Aim of the exercise:
How many lines in the records below hold the word "thành"? Answer with the number alone.
------------------------
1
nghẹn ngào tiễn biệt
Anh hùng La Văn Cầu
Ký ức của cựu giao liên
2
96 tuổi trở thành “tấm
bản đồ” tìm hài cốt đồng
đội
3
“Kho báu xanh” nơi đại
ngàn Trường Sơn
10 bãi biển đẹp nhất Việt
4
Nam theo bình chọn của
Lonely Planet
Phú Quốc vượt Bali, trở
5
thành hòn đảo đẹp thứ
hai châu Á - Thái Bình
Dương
------------------------
Exercise result:
2